Tuesday of Holy Week - March 26, 2024
Isaiah 49:1-6 John 13:21-33, 36-38
The contrast between Isaiah’s beautiful
prose about the world’s salvation in the First Reading and Jesus’ calling out
of Judas and Peter in the Gospel could not be more stark.
Isaiah uses hopeful rhetoric to describe
how God fashioned his servant in his mother’s womb, formed him into a “polished
arrow,” and deployed him to be a “light to the nations” and to bring salvation
“to the ends of the earth.” Isaiah’s decision both to speak in the first person
and then to toss in a reference to “Israel” is a bit confusing to a simpleton
like me (I have never been confused with a biblical scholar). But I assume
Isaiah was foreshadowing Jesus’ future arrival when he referred to the servant
as a “polished arrow,” kept in God’s quiver, only to be deployed when necessary
to save the world. The phrase “polished arrow” keeps echoing back to me.

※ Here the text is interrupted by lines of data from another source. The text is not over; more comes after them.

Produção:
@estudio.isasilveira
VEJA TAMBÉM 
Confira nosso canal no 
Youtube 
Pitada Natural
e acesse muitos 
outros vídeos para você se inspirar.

Meanwhile, in reading the Gospel I am
overcome by the unwritten phrase “human weakness.” Jesus reprimands his
betrayer as well as his most notable disciple. Both were weak. They were human.

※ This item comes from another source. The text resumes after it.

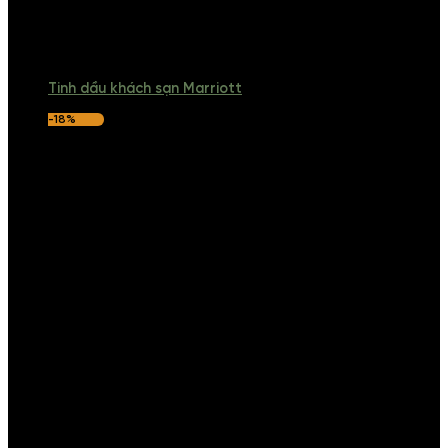
Tinh dầu khách sạn Marriott
-18%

One betrayed his Lord for greed (or perhaps concern that things had gotten out
of hand, for those who get their theology from Andrew Lloyd Webber). The other
would ultimately abandon his Lord and would deny any connection to him (three
times) out of fear.
History has generally cast Judas as the
villain and Peter in a favorable light (other than the denial and that bit
about the sword in the garden). Nevertheless, both betrayed the Lord. And the
Gospel focuses on the Lord reprimanding them for their human weakness.
Ironically, both moments of human weakness ultimately led to our salvation. Did
there need to be a Judas for Jesus to die for our sins? If Peter would not have
denied the Lord, would he have been hanging next to Jesus on the cross and
Christianity would have been stopped before it ever started (without its “rock”
and first Pope)? By contrast, my many moments of human weakness seem to do
nothing to fulfill the prophecy laid out in the scriptures. They fail to
advance humanity in any way.
Q: How can my behavior and structure of my life resemble the “polished arrow” instead of giving into my human weakness and letting down those who love me?